Population interrogée

Six focus groupes et deux entretiens individuels ont été réalisés, avec au total 30 personnes

interrogées. Les focus groupes ont été réalisés après les transmissions entre les équipes du

matin et de l’après-midi, permettant au personnel de chaque équipe de s’inscrire librement et

de récupérer le temps d’entretien sur leur temps de travail. Le médecin coordinateur de

l’EHPAD et un médecin remplaçant ont été interrogés en entretien individuel pour des raisons

d’organisation. Les entretiens ont duré entre 20 minutes et 1 heure.

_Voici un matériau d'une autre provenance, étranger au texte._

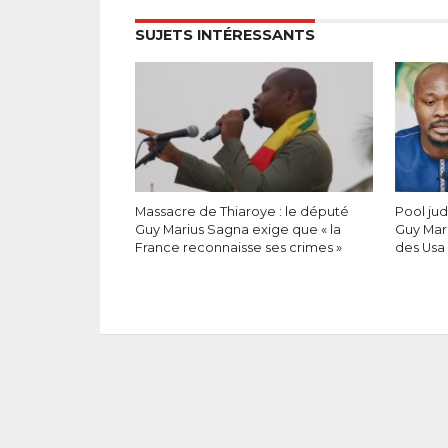
SUJETS INTÉRESSANTS
Massacre de Thiaroye : le député
Pool jud
Guy Marius Sagna exige que « la
Guy Mar
France reconnaisse ses crimes »
des Usa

I) Analyse des pratiques déjà en place à l’EHPAD

1) Hétérogénéité des soignants dans leur rapport à la fin de vie

Les soignants se sont exprimés sur la prise en charge des résidents en fin de vie. On a noté

une grande hétérogénéité entre certains qui étaient très intéressés par les soins palliatifs et

formés, et d’autres qui étaient mal à l’aise et avaient peu de notion sur les prises en charge en

fin de vie. «  Nous c’est vrai que les gens ils sont vivants, donc on est toujours en train de les

faire participer, enfin voilà on les fait bouger quand même pas mal et dès qu’ils ne vont pas

bien, les équipes, c’est comme un échec quoi. »

Deux personnes ont avoué être incapable d’aborder la mort, ou faire des soins en fin de vie,

comme « bloqués » par la notion même de mort qui les mettait extrêmement mal à l’aise.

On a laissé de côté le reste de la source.